Summers in high school were always the same. I worked at the library, first as a volunteer, and later, when I was old enough, as a paid employee. I liked listening to the younger kids tell me what they thought about the books they had read and giving them paper ice cream scoop for each book, but my favorite part of the job was getting a big cart of books to shelve. I loved get lost in the stacks, often reading more titles than I was shelving. I found hidden treasures in those stacks and day dreamed my summers away.
Temporary employment is the perfect job for college students. No real committment, jobs can be dropped on a whim for the lure of a day at the pool with a fruity drink. You also learn a lot about yourself, the types of jobs and work environments you like and what you just cannot stand. I worked as a clown for the grand opening of a drug store, I answered the barely ringing phone at a jewelry store, I put security tags on expensive handbags, I folded turtlenecks for a solid eight hours. I moved from place to place like a gypsy just doing my thing and getting a paycheck.
No real committment also meant that I had no real relationships with people. While I was working for the insurance department for a hotel chain, I got the call that my grandmother died. I sat in a ladies' room stall alone and lonely and listened to the hollow echoes of my quiet crying.
These are really good ones. ChiKat, yours made me tear up.

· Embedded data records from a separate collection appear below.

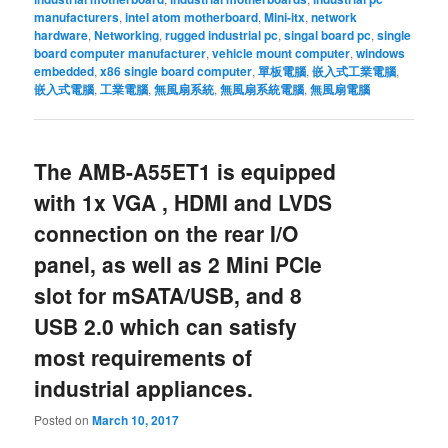
manufacturers
,
intel atom motherboard
,
Mini-itx
,
network
hardware
,
Networking
,
rugged industrial pc
,
singal board pc
,
single
board computer manufacturer
,
vehicle mount computer
,
windows
embedded
,
x86 single board computer
,
單板電腦
,
嵌入式工業電腦
,
嵌入式電腦
,
工業電腦
,
無風扇系統
,
無風扇系統電腦
,
無風扇電腦
The AMB-A55ET1 is equipped
with 1x VGA , HDMI and LVDS
connection on the rear I/O
panel, as well as 2 Mini PCIe
slot for mSATA/USB, and 8
USB 2.0 which can satisfy
most requirements of
industrial appliances.
Posted on
March 10, 2017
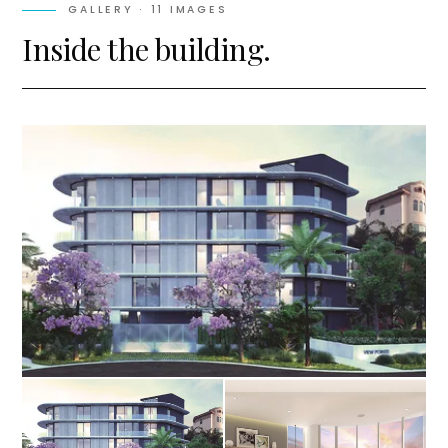
GALLERY ·
11
IMAGES
Inside the building.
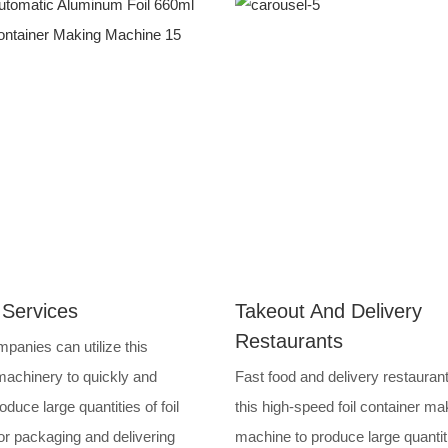
 Services
Takeout And Delivery
Restaurants
panies can utilize this
achinery to quickly and
Fast food and delivery restauran
roduce large quantities of foil
this high-speed foil container ma
or packaging and delivering
machine to produce large quantit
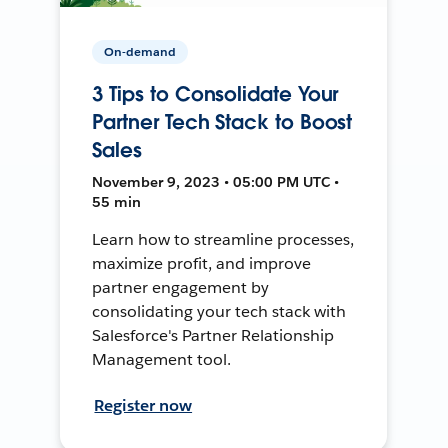
On-demand
3 Tips to Consolidate Your
Partner Tech Stack to Boost
Sales
November 9, 2023 • 05:00 PM UTC •
55 min
Learn how to streamline processes,
maximize profit, and improve
partner engagement by
consolidating your tech stack with
Salesforce's Partner Relationship
Management tool.
Register now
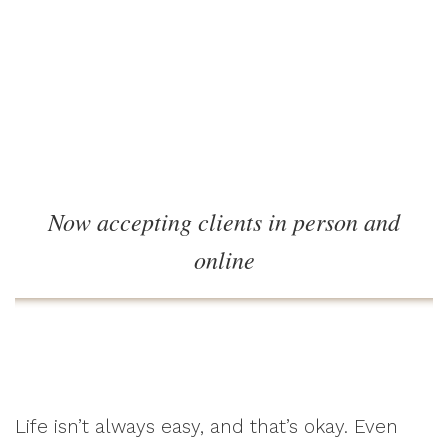
Now accepting clients in person and
online
Life isn’t always easy, and that’s okay. Even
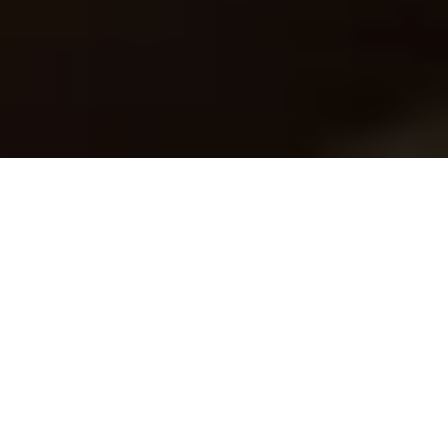
Enterprise Content Management
eDossier in a nutshel
eDossier is a document management system
including compliant archive
It can also be installed on top of an existing IIM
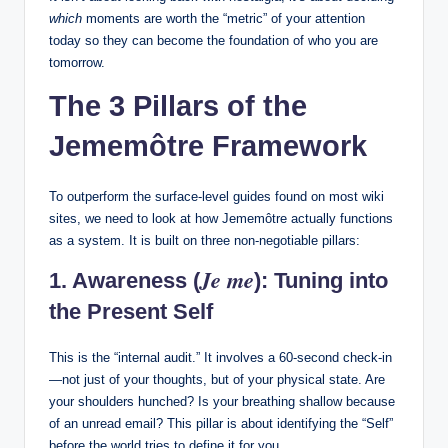
which
moments are worth the “metric” of your attention
today so they can become the foundation of who you are
tomorrow.
The 3 Pillars of the
Jememôtre Framework
To outperform the surface-level guides found on most wiki
sites, we need to look at how Jememôtre actually functions
as a system. It is built on three non-negotiable pillars:
Je me
1. Awareness (
): Tuning into
the Present Self
This is the “internal audit.” It involves a 60-second check-in
—not just of your thoughts, but of your physical state. Are
your shoulders hunched? Is your breathing shallow because
of an unread email? This pillar is about identifying the “Self”
before the world tries to define it for you.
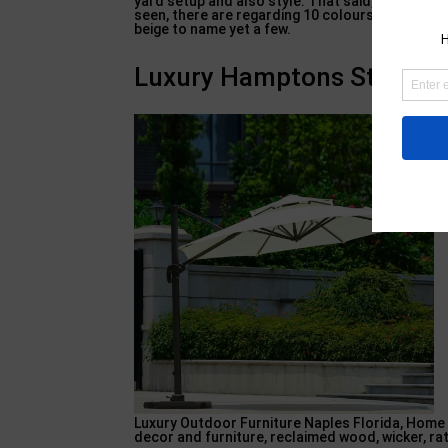
yard setup and also style. That said, do have a 
seen, there are regarding 10 colours offered for
beige to name yet a few.
Luxury Hamptons Style Pat
Luxury Outdoor Furniture Naples Florida, Home 
decor and furniture, reclaimed wood, wicker, r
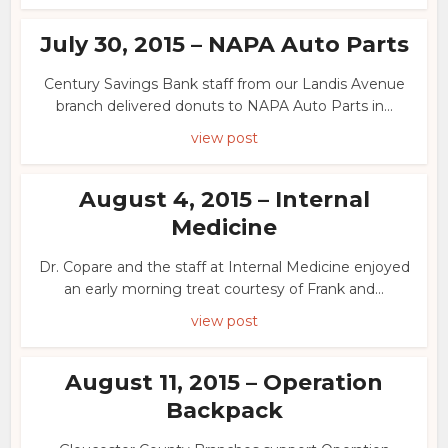
July 30, 2015 – NAPA Auto Parts
Century Savings Bank staff from our Landis Avenue
branch delivered donuts to NAPA Auto Parts in...
view post
August 4, 2015 – Internal
Medicine
Dr. Copare and the staff at Internal Medicine enjoyed
an early morning treat courtesy of Frank and...
view post
August 11, 2015 – Operation
Backpack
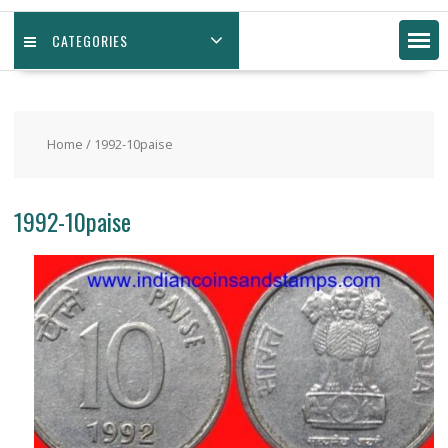
CATEGORIES
Home
/ 1992-10paise
1992-10paise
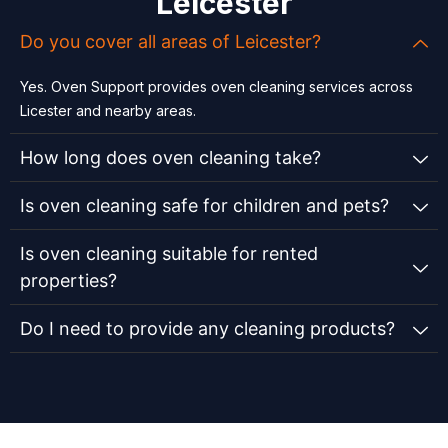
Leicester
Do you cover all areas of Leicester?
Yes. Oven Support provides oven cleaning services across
Licester and nearby areas.
How long does oven cleaning take?
Is oven cleaning safe for children and pets?
Is oven cleaning suitable for rented
properties?
Do I need to provide any cleaning products?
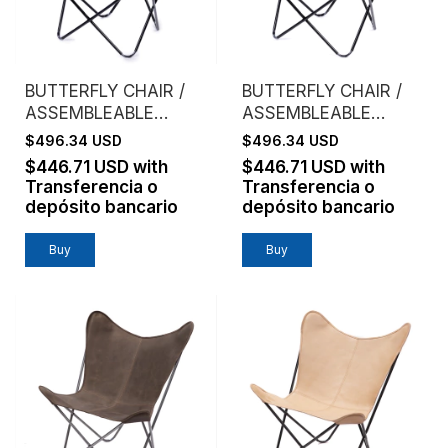
BUTTERFLY CHAIR /
BUTTERFLY CHAIR /
ASSEMBLEABLE
ASSEMBLEABLE
FRAME / GENUINE
FRAME / GENUINE
$496.34 USD
$496.34 USD
LEATHER / BLACK
LEATHER /
$446.71 USD
with
$446.71 USD
with
CHOCOLATE
Transferencia o
Transferencia o
depósito bancario
depósito bancario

Summer of '93, and the river flooded. Earlier that summer, I'd been living in Omaha with my best friend, and had slunk home when another friend -- god, just 21 -- dropped down dead in my prof's house. She was housesitting while he was in Europe.
We still don't know why.
I was doing inventory in a Montgomery Ward's, and there was no water. The stench from the toilets was incredible. And after a day in the attic warehouse, sans AC, toting bales, lifiting bras, the stench emmanating from me was incredible.
I'd go home and bathe from the pickle barrel we stored water in.
That's what I remember from that summer. Death, shit, cheap bras and pickles.
Man, these are very good drabbles.
Help Wanted
I never had a "summer job." I loafed my way from June to September, spending days on the lawn prepping my tan with baby oil and iodine, rubbing lemon in my hair trying to encourage it to get streaks. Sometimes, Mom needed help watering the vegetable garden or pulling weeds out from between rows of carrots, onions and radishes. Rainy days were spent inside with a good book, curled up in Dad’s easy chair before he came home and kicked me out so he could watch the six o’clock news. I loved that summer job of just being a kid.
Tour Time
A couple of summers, seemed he was always heading out on tour, or off into sessions somewhere.
The prep was always major. Arranging dialysis, no matter the city or country. Negotiating medicine, from Dallas to Berlin. Packing the flash wardrobe for a big tour, the casual stuff for something smaller. Dreading anything that took him back to London, because his wife was there, but hoping if he got sick, it would be in London, because the healthcare was free.
Packing, arranging, praying he'd come back sober and unaddicted, praying he'd come back at all. You could call that a job.
Remember when the intern was under the desk? (100 words)
Christ, he sounds like an overprivileged Yalie lecturing inner-city
kids in some sort of resume-padding summer job: If you work for the
Man and never question the system, you'll get a slice of the pie.
Never mind that he can't even string together a coherent sentence, let
alone convince anyone that he actually gives a damn. It's not like he
needs this 'summer job,' with Poppy's connections. Try as he might,
he could never screw up so badly that he would ever have to face the
consequences, personally.
I get up in disgust before I throw something at the goddamnoisybox.